## WHAT NEEDS TO BE DONE
In the entries below, find the line with "In order to" and print exactly every line from there up to and including the line with "This screenshot has height=2576, width=431.", with no other lines.

(Stored records)
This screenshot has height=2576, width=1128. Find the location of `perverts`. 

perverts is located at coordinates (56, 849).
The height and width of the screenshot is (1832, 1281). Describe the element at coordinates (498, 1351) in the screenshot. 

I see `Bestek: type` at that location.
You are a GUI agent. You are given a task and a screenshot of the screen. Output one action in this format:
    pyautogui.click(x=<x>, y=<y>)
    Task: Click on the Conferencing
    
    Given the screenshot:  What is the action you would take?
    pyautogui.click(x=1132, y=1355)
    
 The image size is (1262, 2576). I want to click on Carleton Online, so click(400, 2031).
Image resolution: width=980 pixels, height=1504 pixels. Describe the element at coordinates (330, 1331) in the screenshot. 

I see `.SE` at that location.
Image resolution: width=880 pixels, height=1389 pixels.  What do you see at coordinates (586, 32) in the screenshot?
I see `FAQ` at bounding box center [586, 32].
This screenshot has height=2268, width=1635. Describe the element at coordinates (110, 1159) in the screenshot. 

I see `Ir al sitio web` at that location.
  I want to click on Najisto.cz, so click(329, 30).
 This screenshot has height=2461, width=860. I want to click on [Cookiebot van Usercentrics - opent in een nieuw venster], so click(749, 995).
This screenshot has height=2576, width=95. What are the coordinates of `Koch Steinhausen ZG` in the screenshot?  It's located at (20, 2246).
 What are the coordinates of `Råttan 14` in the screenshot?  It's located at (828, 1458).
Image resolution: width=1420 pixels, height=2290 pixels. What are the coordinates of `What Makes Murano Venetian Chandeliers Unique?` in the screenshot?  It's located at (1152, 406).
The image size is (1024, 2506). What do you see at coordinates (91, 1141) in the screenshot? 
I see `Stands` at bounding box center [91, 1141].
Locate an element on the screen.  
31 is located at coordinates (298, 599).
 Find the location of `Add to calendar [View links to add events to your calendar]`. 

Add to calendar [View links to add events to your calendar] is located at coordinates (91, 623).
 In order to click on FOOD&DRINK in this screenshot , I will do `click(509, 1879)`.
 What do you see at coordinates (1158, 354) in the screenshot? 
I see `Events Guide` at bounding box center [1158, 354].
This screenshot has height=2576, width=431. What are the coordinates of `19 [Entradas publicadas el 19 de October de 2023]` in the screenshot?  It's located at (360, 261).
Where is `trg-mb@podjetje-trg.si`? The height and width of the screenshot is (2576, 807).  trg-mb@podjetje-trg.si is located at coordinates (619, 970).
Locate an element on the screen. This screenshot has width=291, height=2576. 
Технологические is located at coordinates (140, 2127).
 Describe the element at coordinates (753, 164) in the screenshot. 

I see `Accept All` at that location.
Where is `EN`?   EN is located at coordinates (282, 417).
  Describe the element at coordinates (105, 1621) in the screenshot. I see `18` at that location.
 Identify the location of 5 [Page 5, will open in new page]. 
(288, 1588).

## RESULT
 In order to click on FOOD&DRINK in this screenshot , I will do `click(509, 1879)`.
 What do you see at coordinates (1158, 354) in the screenshot? 
I see `Events Guide` at bounding box center [1158, 354].
This screenshot has height=2576, width=431. What are the coordinates of `19 [Entradas publicadas el 19 de October de 2023]` in the screenshot?  It's located at (360, 261).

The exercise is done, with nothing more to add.